緊急事態宣言が解除されたことを受け、練習施設の大原サッカー場で練習再開

 浦和レッズは27日、新型コロナウイルスの感染拡大を原因とした緊急事態宣言が25日に本拠地の埼玉県を含む5都道県で解除されたことを受け、練習施設となる大原サッカー場でのトレーニングを再開した。非公開練習が終了した後、主将を務めるGK西川周作が映像アプリを使用した取材対応を行った。

 浦和はこの日から少人数でのグループトレーニングを再開するとしていたが、その内容は全体を4グループに分けて、GKは各1人。西川は「今日はアジリティーとかパスコントロールをして、最後にシュート。外で久しぶりに器具を使った筋トレもやりましたね。ボールを受けることも久しぶりにできたし、自分1人では難しいトレーニングを仲間とできることで充実感も違った。大原のピッチでボールを蹴る幸せを再確認させられたと思う」と、初日を終えての感想を語った。

 一方で、約2カ月となった自宅待機での個別トレーニング期間があったことで、「やっとこの日が来たかという感想で、新鮮で、久しぶり過ぎて少し緊張しましたね」と苦笑。そして、チームメイトとの関係については「こんなに会わないことはなかったし喋りたいこともみんなあったけど、距離感も保たないといけない気をつけるべきポイントもあったので」と、感染対策に気を使っての過ごし方になったことも明かした。

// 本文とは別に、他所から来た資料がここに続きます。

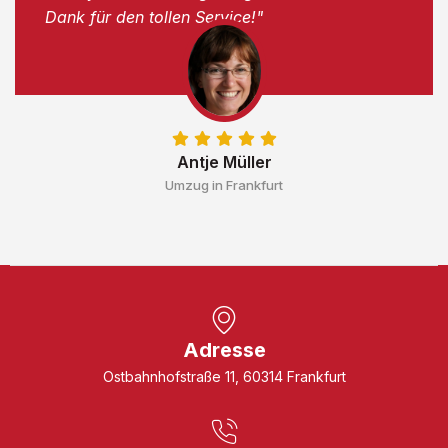
Dank für den tollen Service!"
Antje Müller
Umzug in Frankfurt
Adresse
Ostbahnhofstraße 11, 60314 Frankfurt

 実際に、ランニング中にマスクを着用する状況もあったということで、「自分たちが一番気をつけているのは、飛沫感染を避けること。チームが考えてくれたことに沿ってトレーニングはしているけど、対人プレーはできない状況だと思う。今日はスタートなのでそこまで負荷はなかったけど、今週は少し距離を取った練習になると思う」と、制限のない100%の状態に戻ったわけではないことは、西川の言葉からも窺えた。

「良い方向に向かっていると思うし、これから楽しませるプレーを準備したい」

 一方で、西川は「シーズンが終わってオフになると、僕の場合は休んで、立ち上げの時にはすごくきつい。今回に関してはいつ始まるか分からず、常に危機感を持ちながら準備をできていたので、シーズンオフから明けてキャンプを迎えるよりも意外と体が動く感覚だった」とも話した。29日にもJリーグが再開日程を発表する見通しだが、多少なりとも個別に体を動かせる状態だったことは救いになっている模様だ。

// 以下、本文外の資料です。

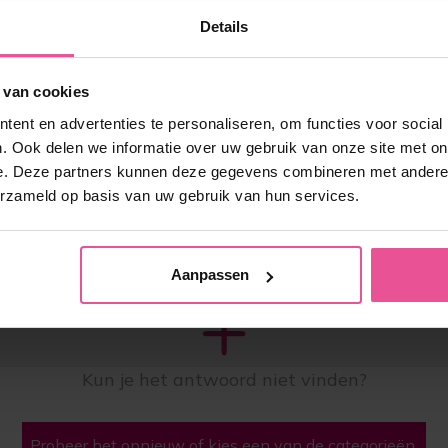
Details
 van cookies
ent en advertenties te personaliseren, om functies voor social
. Ook delen we informatie over uw gebruik van onze site met on
e. Deze partners kunnen deze gegevens combineren met andere i
erzameld op basis van uw gebruik van hun services.
Aanpassen
Kun je het antwoord niet vinden?
Probeer het opnieuw of kies een van de categorieën.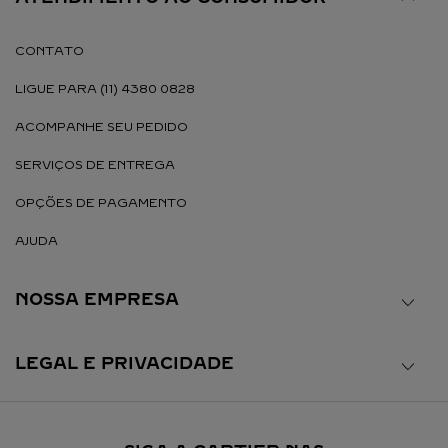
CONTATO
LIGUE PARA (11) 4380 0828
ACOMPANHE SEU PEDIDO
SERVIÇOS DE ENTREGA
OPÇÕES DE PAGAMENTO
AJUDA
NOSSA EMPRESA
LEGAL E PRIVACIDADE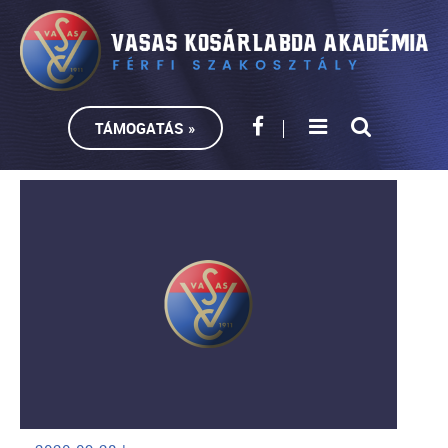
TÁMOGATÁS »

「先が見えたというか、目指す日程がはっきりしてきたことに希望が見えたと思う。準備期間も1カ月ちょっとあり、これからチームとしてもいろいろなステップを踏みながら、確実にコンディションも良くなると思う。みんなでトレーニングをできる日も近づいていると思うので、楽しみな気持ちと、いよいよだなという新鮮な気持ちがある。これから浦和レッズとしてもJリーグとしても明るい話題を提供できると思う。良い方向に向かっていると思うし、これから楽しませるプレーを準備したい」

 首都圏が本拠地だけにトレーニングの再開などは最も遅くなったチームの一つとなった浦和だが、芝生の上への“復帰”はサッカーのある日常の復活に向けた足音が近づいてきていることを実感させる。しばらくは感染対策に強く配慮した手探り状態にはなりそうだが、少しずつ明るいニュースも増えていきそうだ。